No, the treatment does not have any side effects as the treatment usually does not require any medication unless the child is also suffering from anxiety and depression. Treatment mainly includes therapy which requires behavioral problems and training to develop social and communication skills.

What are the post-treatment guidelines?

Since the treatment usually does not involve any medication or surgery, and there is only behavioral training, there are no such specific post-treatment guidelines. Training is an ongoing process and positive changes in behavior are evident after about 6-‎‎12 months.

How long does it take to recover?

Therapy involves behavioral training and no medication. Therefore, it takes a long time to treat a child’s ODD with talk therapy, communicate effectively, develop better social skills and understand problems, and function appropriately without reacting negatively to any situation. It may take around 6 to 12 months to see positive changes in the baby.

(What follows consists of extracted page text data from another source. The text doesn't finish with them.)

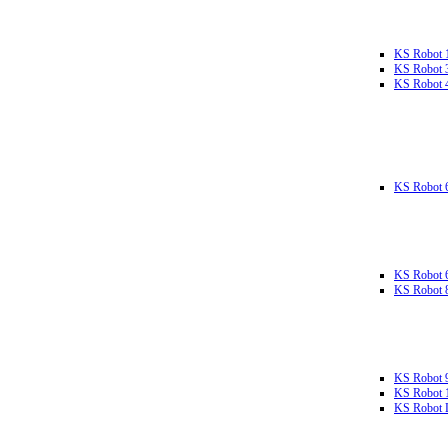
KS Robot 
KS Robot 
KS Robot 
KS Robot 
KS Robot 
KS Robot 
KS Robot 
KS Robot 
KS Robot L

Are the results of the treatment permanent?

Yes, the results are permanent once the root cause of the problems is identified. Once both the parent and the child are trained how to deal with situations and behaviors, the same problems usually do not arise again./‎

What are the treatment options?

As the child grows up, parents have to develop some good and positive habits from the very beginning. Right from the time she starts to understand things and behaves as she wants / Parents should watch her actions and behaviors and train her accordingly. A child’s defiant behavior can be managed by following some of the listed methods:

  • Recognizing and appreciating your child’s good deeds,
  • Setting limits for both yourself and your children, and Not reacting to situations,
  • setting routines,
  • working together,
  • quality spending together,
  • assigning household chores to each member of the family, and
  • To prepare the child to play and take challenges positively.